How AgFx Works
AgFx works by managing your data objects so you don't have to.
General request pattern
Each time a Load request is made, AgFx checks the cache to see if a value exists to satisfy that request. If the value is not available, AgFx will attempt to fetch a new value.
If there is a value in memory, and it's within it's valid period (meaning it's not expired), then that value will be returned immediately. But in most cases, the fetch happens asynchronously, with the application receiving the updated value in one of two ways:
- The instance returned from Load has its property values updated. AgFx does instance tracking such that all fetch calls end up updating the same object.

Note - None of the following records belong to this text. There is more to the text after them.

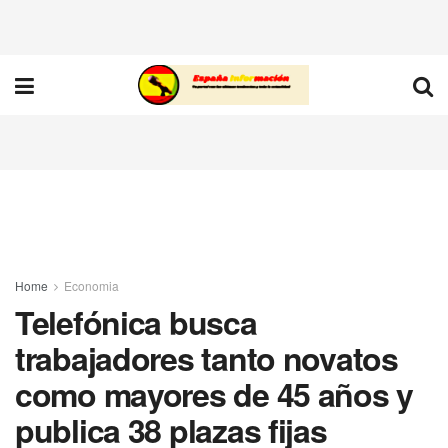
Home
Economia
Telefónica busca
trabajadores tanto novatos
como mayores de 45 años y
publica 38 plazas fijas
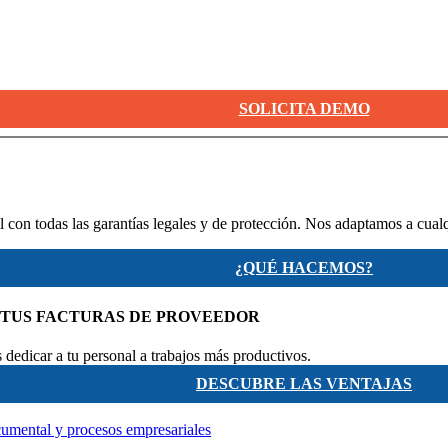
SOLICITA DEMO
 con todas las garantías legales y de protección. Nos adaptamos a cual
¿QUÉ HACEMOS?
 TUS FACTURAS DE PROVEEDOR
dedicar a tu personal a trabajos más productivos.
DESCUBRE LAS VENTAJAS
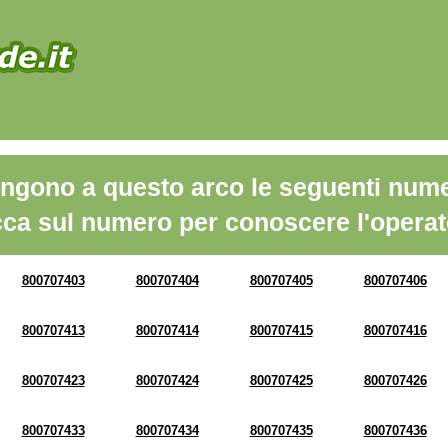
ngono a questo arco le seguenti nume
cca sul numero per conoscere l'operat
800707403
800707404
800707405
800707406
800707413
800707414
800707415
800707416
800707423
800707424
800707425
800707426
800707433
800707434
800707435
800707436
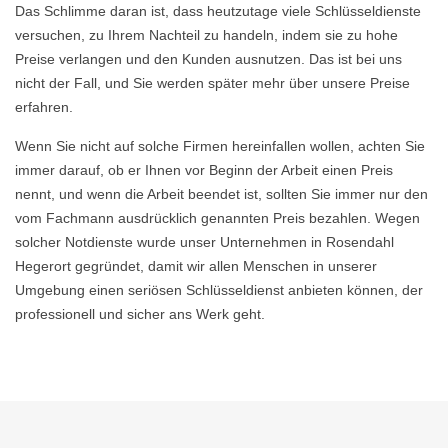
Das Schlimme daran ist, dass heutzutage viele Schlüsseldienste
versuchen, zu Ihrem Nachteil zu handeln, indem sie zu hohe
Preise verlangen und den Kunden ausnutzen. Das ist bei uns
nicht der Fall, und Sie werden später mehr über unsere Preise
erfahren.
Wenn Sie nicht auf solche Firmen hereinfallen wollen, achten Sie
immer darauf, ob er Ihnen vor Beginn der Arbeit einen Preis
nennt, und wenn die Arbeit beendet ist, sollten Sie immer nur den
vom Fachmann ausdrücklich genannten Preis bezahlen. Wegen
solcher Notdienste wurde unser Unternehmen in Rosendahl
Hegerort gegründet, damit wir allen Menschen in unserer
Umgebung einen seriösen Schlüsseldienst anbieten können, der
professionell und sicher ans Werk geht.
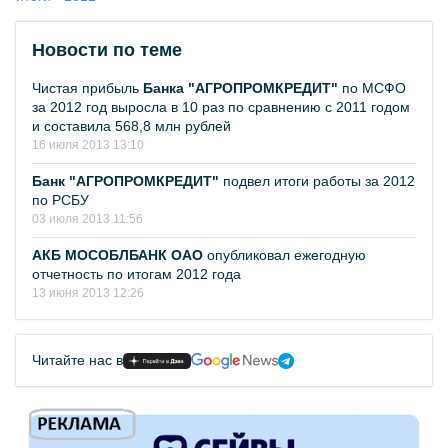
Новости по теме
Чистая прибыль
Банка "АГРОПРОМКРЕДИТ"
по МСФО
за 2012 год выросла в 10 раз по сравнению с 2011 годом
и составила 568,8 млн рублей
16 июля 2013 13:10
Банк "АГРОПРОМКРЕДИТ"
подвел итоги работы за 2012
по РСБУ
03 июля 2013 11:56
АКБ МОСОБЛБАНК ОАО
опубликовал ежегодную
отчетность по итогам 2012 года
13 июня 2013 12:26
Читайте нас в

So that means, if your the returned is bound to two different parts of your UI, both will be updated.
AgFx will will never return a null value from a Load<> call. The call will either contain the current value, or a new instance that will be updated. In the new instance case, or in the case where the current value is expired, an asynchronous
fetch will be kicked off, and the instance's properties will be updated when it completes.
- The application passed an Action<T> handler into the load call to receive the value, where T is the model object type. This notification will happen
on the UI thread, and it will be the same instance as that returned from the Load call initially.
This diagram summarizes this process, see below for more details.
It all starts with DataManager.Current.Load<T>:
GetLoadRequest is a call to your DataLoader.GetLoadRequest implementation. This returns an object of type LoadRequest, which is an abstract base class that tells AgFx how to request data. In
most cases, your app will simply build a URL and wrap it into a WebLoadRequest instance and then return that value to AgFx. Note that WebLoadRequest is customizable to support POST and other more advanced HttpWebRequest operations, you
can check it out. For more advanced scenarios, see LoadReqeuest.Execute().
Fetch value is generally where the request happens for new data, usually a web request, in which case it happens on a network or thread pool thread. From the point of view of AgFx, this is a call to LoadRequest.Execute().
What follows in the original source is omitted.